Reporter who covered Saigon says Afghanistan fall like Vietnam ‘at warp speed’

The only American network news correspondent to witness the fall of Saigon at the conclusion of the Vietnam War 46 years ago said Tuesday that events in Afghanistan over the past week are like “Vietnam, Cambodia at warp speed.”

“It is all collapsing much more quickly,” Jim Laurie told Fox News’ “America’s Newsroom” Tuesday. “We at least had, in Vietnam, 55 days to watch the unraveling of the South Vietnamese effort there. We had that frantic 24 hours at the very end, 29-30 of April 1975, when I was there, and that of course was tragic just in the same way tragedy has unfolded the last 48 hours in Kabul. The greatest tragedy, of course, [was] leaving so many good people behind, being forced to leave them behind.”

The Western-backed Afghan government and their security forces collapsed swiftly last week as the country’s four largest cities fell to the Taliban in the space of about 96 hours.

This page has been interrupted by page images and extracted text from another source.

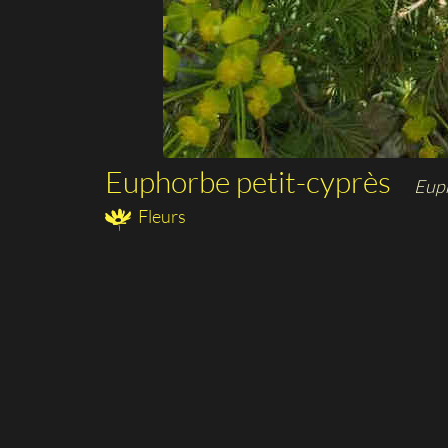
Euphorbe petit-cyprès
Euph
Fleurs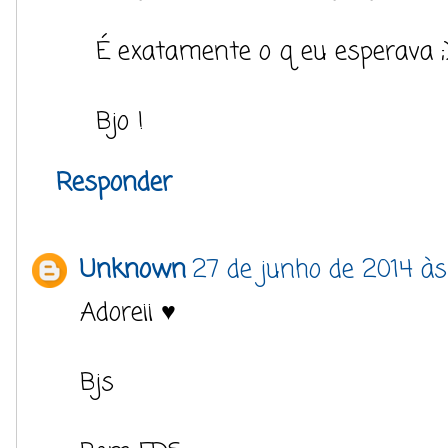
É exatamente o q eu esperava ;
Bjo !
Responder
Unknown
27 de junho de 2014 às
Adoreii ♥
Bjs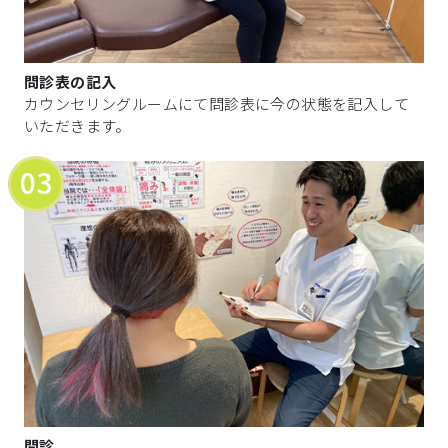
問診表の記入
カウンセリングルームにて問診表に今の状態を記入して
いただきます。
03
問診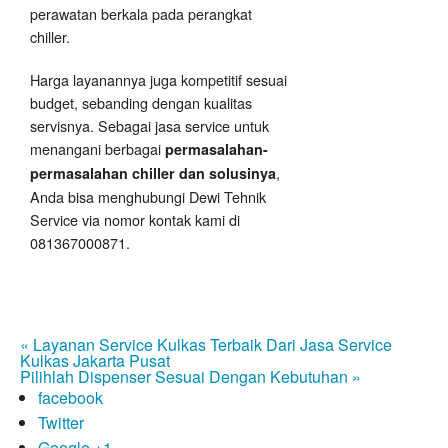
perawatan berkala pada perangkat
chiller.
Harga layanannya juga kompetitif sesuai
budget, sebanding dengan kualitas
servisnya. Sebagai jasa service untuk
menangani berbagai
permasalahan-
,
permasalahan chiller dan solusinya
Anda bisa menghubungi Dewi Tehnik
Service via nomor kontak kami di
081367000871.
« Layanan Service Kulkas Terbaik Dari Jasa Service
Kulkas Jakarta Pusat
Pilihlah Dispenser Sesuai Dengan Kebutuhan »
facebook
Twitter
Google +1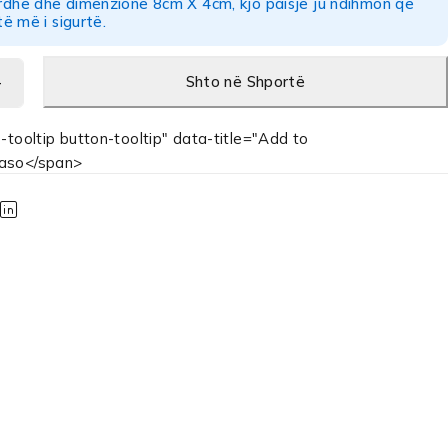
rdhë dhe dimenzione 8cm X 4cm, kjo paisje ju ndihmon që
të më i sigurtë.
Shto në Shportë
-tooltip button-tooltip" data-title="Add to
aso</span>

The end came Sunday, when the militants entered Kabul with barely a shot being fired as desperate Afghans swarmed the tarmac at the capital’s international airport, hoping to catch a flight out of the country.

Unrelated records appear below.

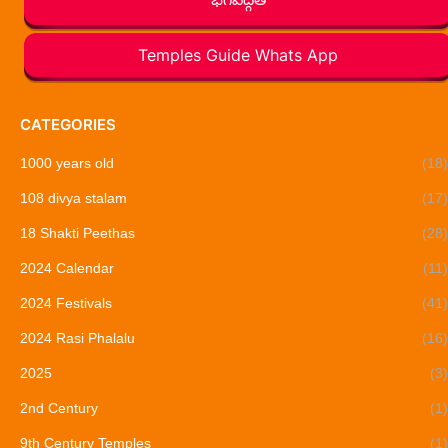
Temples Guide Whats App
CATEGORIES
1000 years old
(18)
108 divya stalam
(17)
18 Shakti Peethas
(28)
2024 Calendar
(11)
2024 Festivals
(41)
2024 Rasi Phalalu
(16)
2025
(3)
2nd Century
(1)
9th Century Temples
(1)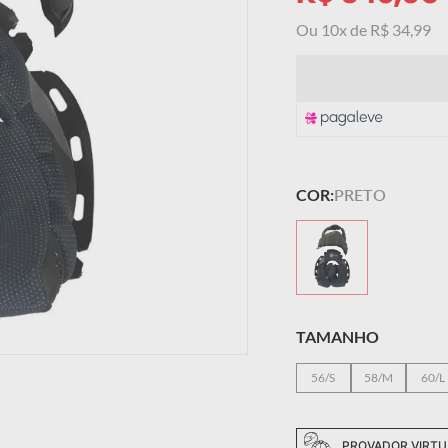
 masculino
Ou
10
x de
R$
34
,
99
COR:
PRETO
TAMANHO
56/S
58/M
60/L
PROVADOR VIRTU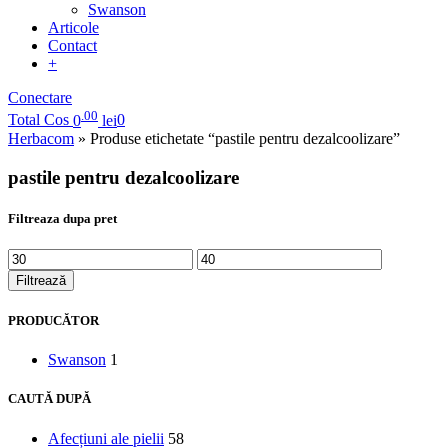
Swanson
Articole
Contact
+
Conectare
.00
Total Cos
0
lei
0
Herbacom
» Produse etichetate “pastile pentru dezalcoolizare”
pastile pentru dezalcoolizare
Filtreaza dupa pret
Filtrează
PRODUCĂTOR
Swanson
1
CAUTĂ DUPĂ
Afecțiuni ale pielii
58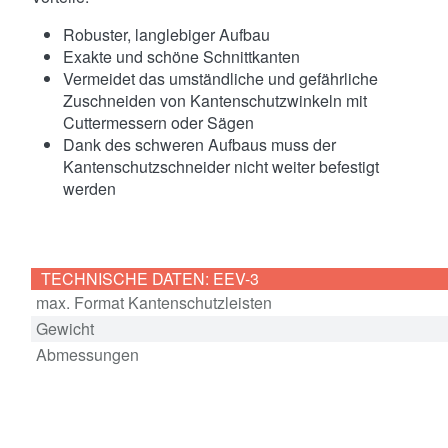
Robuster, langlebiger Aufbau
Exakte und schöne Schnittkanten
Vermeidet das umständliche und gefährliche
Zuschneiden von Kantenschutzwinkeln mit
Cuttermessern oder Sägen
Dank des schweren Aufbaus muss der
Kantenschutzschneider nicht weiter befestigt
werden
TECHNISCHE DATEN: EEV-3
max. Format Kantenschutzleisten
Gewicht
Abmessungen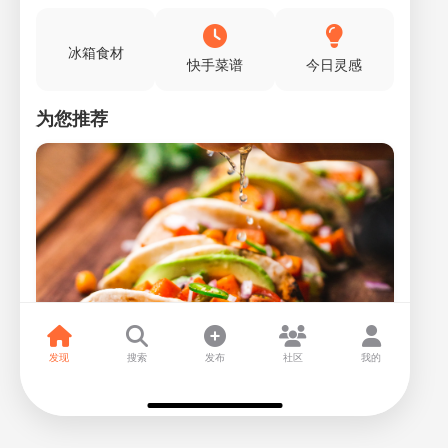
冰箱食材
快手菜谱
今日灵感
为您推荐
发现
搜索
发布
社区
我的
经典番茄意面
30分钟
简单
320千卡
新鲜的番茄酱与意大利面的完美结合，简单又美味，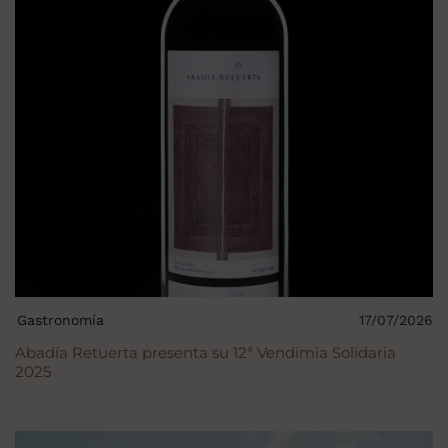
Gastronomía
17/07/2026
Abadía Retuerta presenta su 12ª Vendimia Solidaria
2025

The helicopter zone at the US Embassy in Saigon, Vietnam, showing last minute evacuation of authorized personnel and civilians on April 29, 1975.
The helicopter zone at the US Embassy in Saigon, Vietnam, showing last-minute evacuation of authorized personnel and civilians on April 29, 1975.
AP

Among those in danger of being left behind are thousands of Americans (estimates vary between 5,000 and 15,000) stuck in Taliban-controlled territory, as well as thousands more Afghans who acted as interpreters for NATO forces during the two-decade-long conflict and face brutal vengeance from their country’s new rulers.

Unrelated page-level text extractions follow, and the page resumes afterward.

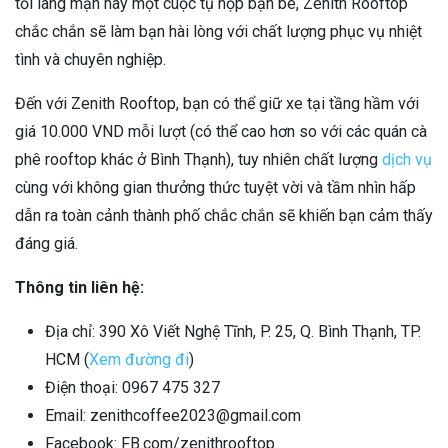
tối lãng mạn hay một cuộc tụ họp bạn bè, Zenith Rooftop
chắc chắn sẽ làm bạn hài lòng với chất lượng phục vụ nhiệt
tình và chuyên nghiệp.
Đến với Zenith Rooftop, bạn có thể giữ xe tại tầng hầm với
giá 10.000 VND mỗi lượt (có thể cao hơn so với các quán cà
phê rooftop khác ở Bình Thạnh), tuy nhiên chất lượng
dịch vụ
cùng với không gian thưởng thức tuyệt vời và tầm nhìn hấp
dẫn ra toàn cảnh thành phố chắc chắn sẽ khiến bạn cảm thấy
đáng giá.
Thông tin liên hệ:
Địa chỉ: 390 Xô Viết Nghệ Tĩnh, P. 25, Q. Bình Thạnh, TP.
HCM (
Xem đường đi
)
Điện thoại: 0967 475 327
Email: zenithcoffee2023@gmail.com
Facebook: FB.com/zenithrooftop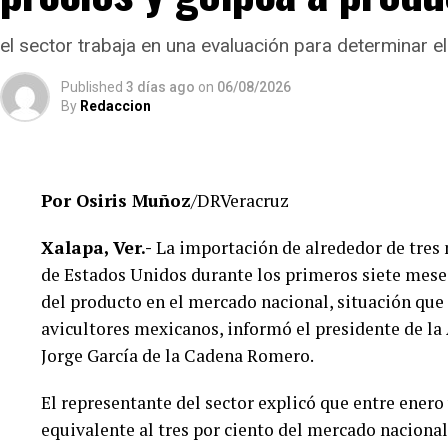
de legalidad, eficiencia y transparencia, privilegian
estudiantes en la entidad.
el sector trabaja en una evaluación para determinar e
El Gobierno del Estado ha reiterado que las investi
Published
3 días ago
on
06/08/2026
By
Redaccion
y respetando el debido proceso, por lo que hasta 
definitiva sobre responsabilidades individuales.
No obstante, docentes que solicitaron el anonimat
Por Osiris Muñoz
/DRVeracruz
manifestado su inconformidad con el proceso de rev
investigaciones podrían afectar intereses al interior
Xalapa, Ver.-
La importación de alrededor de tres 
de Estados Unidos durante los primeros siete meses
De acuerdo con esos testimonios, el grupo identif
del producto en el mercado nacional, situación que
integrado públicamente por Verónica Sánchez Ramo
avicultores mexicanos, informó el presidente de la
Maldonado Alemán, Silvia Ivette Lara Barradas, Rob
Jorge García de la Cadena Romero.
cuestionado las acciones emprendidas por las autori
El representante del sector explicó que entre enero
Hasta ahora, las instancias responsables no han inf
equivalente al tres por ciento del mercado nacional
investigaciones ni la emisión de sanciones o resolu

Jim Laurie was a correspondent for NBC News in Vietnam.
Jim Laurie was a correspondent for NBC News in Vietnam.
Twitter

According to Laurie, who won a Peabody Award for his reporting from Saigon for NBC News, the South Vietnam evacuation was more of a success than the evacuation of Kabul has been so far.

“In Vietnam, we were able to get out all of our journalists who worked for us who wanted to get out,” he recalled. “The American embassy managed to get out more than 5,000 Vietnamese in 18 hours. They had got out another 35,000 Vietnamese in the previous three weeks. So, it was not a totally unmitigated disaster. The hope, of course, is that the United States can get more Afghans, deserving Afghans, out of Kabul in the days ahead.”

On Tuesday, a top Pentagon logistics official estimated that the “best effort” of authorities in charge of the evacuation could lead to between 5,000 and 9,000 people being flown out of Kabul’s airport per day.

However, The Wall Street Journal reported Tuesday that thousands of Afghans who had worked for Western embassies and organizations remained hemmed in by a system of Taliban checkpoints, manned by fighters who assaulted anyone who tried to pass. As a result, the paper reported, some evacuation flights were leaving Hamid Karzai International Airport with barely any people on board; one plane with capacity for more than 100 passengers left carrying just seven.

The Biden administration has been haunted by assurances from recent weeks that the withdrawal of US combat forces from Afghanistan, due to be completed at the end of this month, would be nothing like the tragedy that marked the end of South Vietnam.

“The Taliban is not the South — the North Vietnamese army,” President Joe Biden told reporters July 8. “They’re not — they’re not remotely comparable in terms of capability. There’s going to be no circumstance where you see people being lifted off the roof of an embassy in the — of the United States from Afghanistan. It is not at all comparable.”

Over the weekend, the images of helicopters taking off from the embassy roof were replaced in the American consciousness by video of Afghans clinging to the sides of US military planes as they took off, some of them falling to their deaths as the planes rose in the sky.

“It’s never easy to lose a war, and in my time I’ve watched the US leave tragically from Cambodia, and then a few weeks later from Vietnam, and it has been heartbreaking for me to see all this occur again,” Laurie said Tuesday.

“The only thing we can do now is try to get people that we know out.”